Techniques d'affouragement

- L'affouragement sur table : les vaches consomment directement les rejets sur l'arbre après une taille. Ce type d'approvisionnement est peu durable dans le temps puisqu'au fil des consommations, l'arbre s'épuise et est dégradé par le troupeau (piétinement en autre).

- L'affouragement sur la parcelle : les branches taillées sont laissées au sol à disposition des vaches qui viennent les consommer sur place. Cette technique entraîne un surpiétinement au pied de la haie et une perte de la ressource fourragère peut survenir, les feuilles sont piétinées et non consommables par la suite.

- L'affouragement à la stabulation : les branches taillées sont ramassées et apportées à la stabulation où les vaches les consomment. Ce type d'approvisionnement nécessite plus de temps à consacrer de la part de l'exploitant, mais des résultats chiffrables peuvent être obtenus (comparaison entre la consommation de feuilles ou de foin par exemple).

Essences appétentes

En Mayenne, les essences qui semblent les plus aptes à un bon affouragement (qualité énergétique et présence sur le territoire) sont le troène, le fusain, le prunellier, le châtaignier, l'érable, le frêne, le robinier faux acacia, l'aulne et le saule, si le terrain est humide.

 

 

 

 

Quelques chiffres

À titre indicatif, ces données peuvent ressortir de ses expérimentations :

-        L'affouragement en frais en stabulation est la meilleure technique de valorisation puisque la totalité du feuillage est consommé (50 m3 par an consommé) par rapport à l'affouragement en sec en stabulation (2 à 5 m3 par an), mais demande 2 à 3jours/an pour la taille et la distribution contre 1 journée/an pour l'affouragement en sec (distribution).

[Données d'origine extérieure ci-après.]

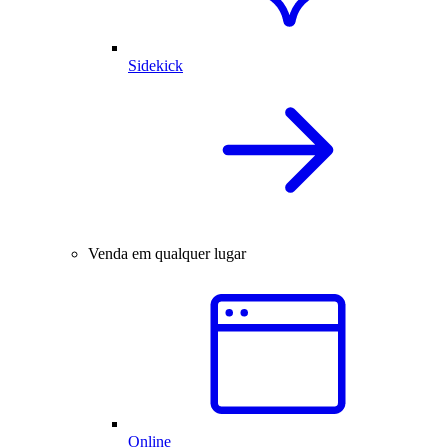
Sidekick
Venda em qualquer lugar
Online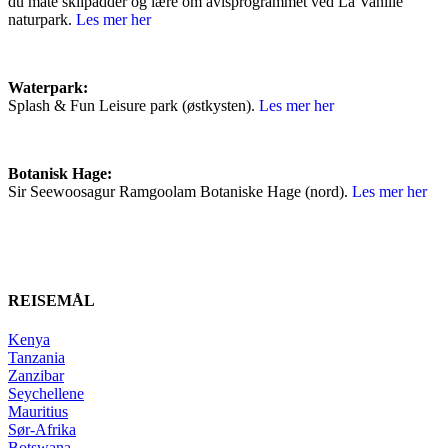
du mate skilpadder og lære om avlsprogrammet ved La Vanille
naturpark.
Les mer her
Waterpark:
Splash & Fun Leisure park (østkysten).
Les mer her
Botanisk Hage:
Sir Seewoosagur Ramgoolam Botaniske Hage (nord).
Les mer her
REISEMÅL
Kenya
Tanzania
Zanzibar
Seychellene
Mauritius
Sør-Afrika
Botswana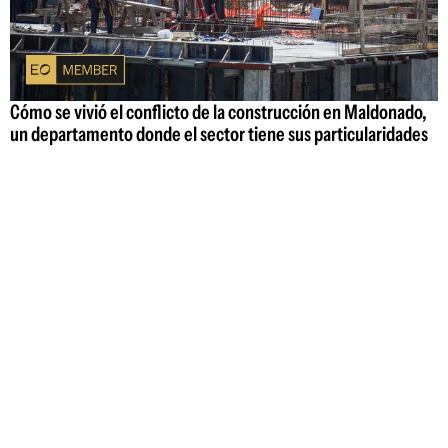
Cómo se vivió el conflicto de la construcción en Maldonado,
un departamento donde el sector tiene sus particularidades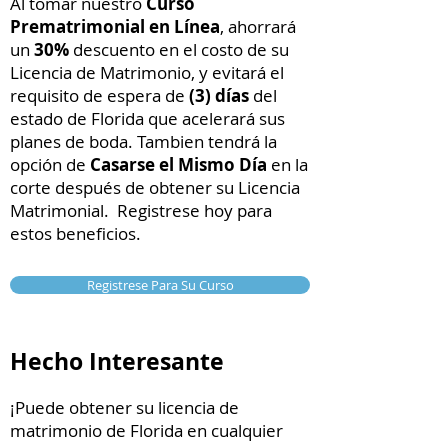
Al tomar nuestro
Curso
Prematrimonial en Línea
, ahorrará
un
30%
descuento en el costo de su
Licencia de Matrimonio, y evitará el
requisito de espera de
(3) días
del
estado de Florida que acelerará sus
planes de boda. Tambien tendrá la
opción de
Casarse el Mismo Día
en la
corte después de obtener su Licencia
Matrimonial. Registrese hoy para
estos beneficios.
Registrese Para Su Curso
Hecho Interesante
¡Puede obtener su licencia de
matrimonio de Florida en cualquier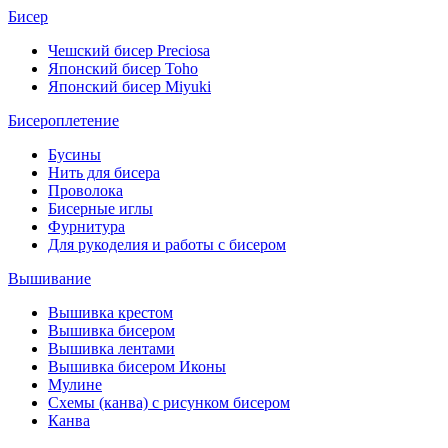
Бисер
Чешский бисер Preciosa
Японский бисер Toho
Японский бисер Miyuki
Бисероплетение
Бусины
Нить для бисера
Проволока
Бисерные иглы
Фурнитура
Для рукоделия и работы с бисером
Вышивание
Вышивка крестом
Вышивка бисером
Вышивка лентами
Вышивка бисером Иконы
Мулине
Схемы (канва) с рисунком бисером
Канва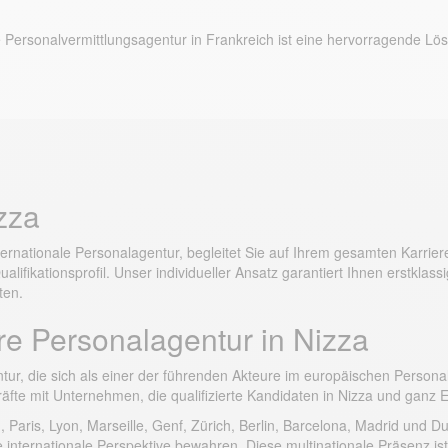
e Personalvermittlungsagentur in Frankreich ist eine hervorragende Lös
izza
ernationale Personalagentur, begleitet Sie auf Ihrem gesamten Karrie
ifikationsprofil. Unser individueller Ansatz garantiert Ihnen erstklassi
ten.
re Personalagentur in Nizza
tur, die sich als einer der führenden Akteure im europäischen Personal
kräfte mit Unternehmen, die qualifizierte Kandidaten in Nizza und ganz
 Paris, Lyon, Marseille, Genf, Zürich, Berlin, Barcelona, ​​Madrid un
e internationale Perspektive bewahren. Diese multinationale Präsenz ist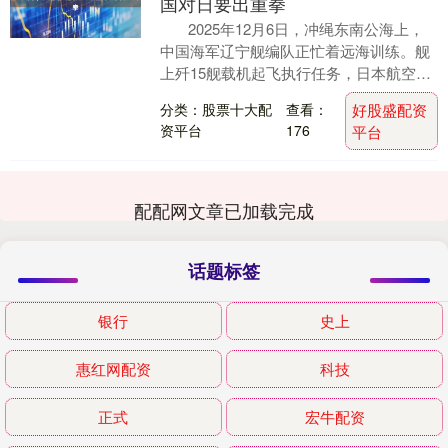
国对日要出重拳
2025年12月6日，冲绳东南公海上，
中国海军辽宁舰编队正忙着远海训练。舰
上歼15舰载机起飞执行任务，日本航空自
卫队的F15战机突然靠近，意图侦察....
分类：股票十大配
查看：
好股盛配资
资平台
176
平台
配配网文章已加载完成
话题标签
银行
史上
惠红网配资
科技
正式
宏牛配资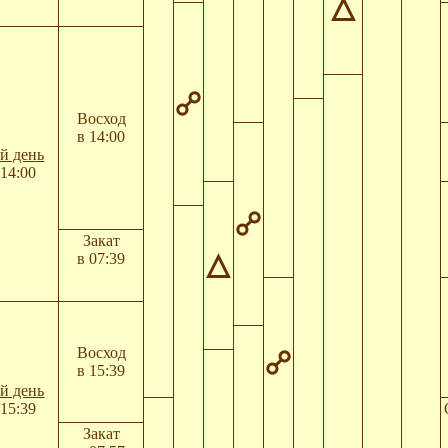
Восход
в 14:00
й день
14:00
Закат
в 07:39
Восход
в 15:39
й день
15:39
Закат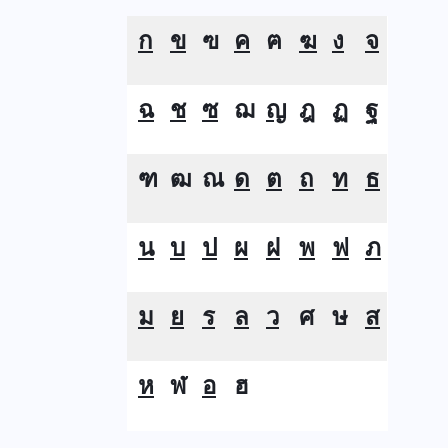
ก
ข
ฃ
ค
ฅ
ฆ
ง
จ
ฉ
ช
ซ
ฌ
ญ
ฎ
ฏ
ฐ
ฑ
ฒ
ณ
ด
ต
ถ
ท
ธ
น
บ
ป
ผ
ฝ
พ
ฟ
ภ
ม
ย
ร
ล
ว
ศ
ษ
ส
ห
ฬ
อ
ฮ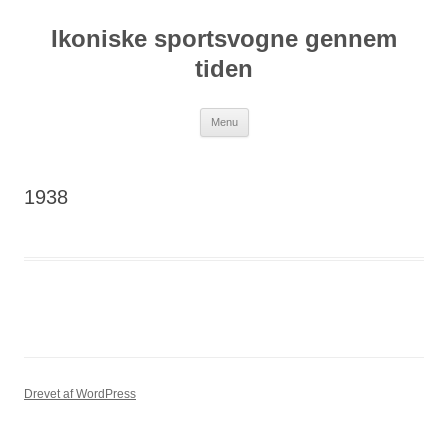
Hop
til
Ikoniske sportsvogne gennem
indhold
tiden
Menu
1938
Drevet af WordPress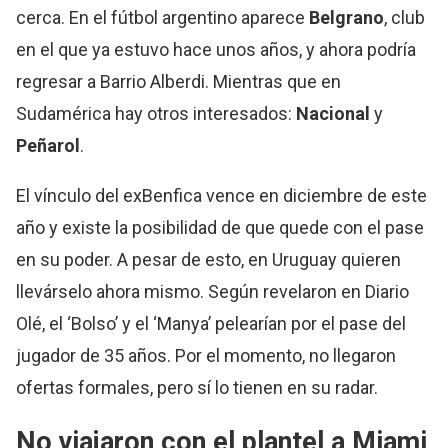
cerca. En el fútbol argentino aparece
Belgrano
, club
en el que ya estuvo hace unos años, y ahora podría
regresar a Barrio Alberdi. Mientras que en
Sudamérica hay otros interesados:
Nacional
y
Peñarol
.
El vínculo del exBenfica vence en diciembre de este
año y existe la posibilidad de que quede con el pase
en su poder. A pesar de esto, en Uruguay quieren
llevárselo ahora mismo. Según revelaron en Diario
Olé, el ‘Bolso’ y el ‘Manya’ pelearían por el pase del
jugador de 35 años. Por el momento, no llegaron
ofertas formales, pero sí lo tienen en su radar.
No viajaron con el plantel a Miami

-        Deux fagots de chargeur frontal (2 x 2 m3) de saule blanc d'affouragement en frais nourrissent une vache et son petit pendant 1 mois.

-        Deux fagots de chargeur frontal (2 x 2 m3) d'affouragement en sec nourrissent 1 vache pendant 2 semaines (équivaut à une taille de 20 saules têtard de 2 ans).

-        100 m3 d'affouragement de ligneux valent 10 tonnes de foin (sur une période de 3 semaines) soit une économie d'environ 1 500 EUR.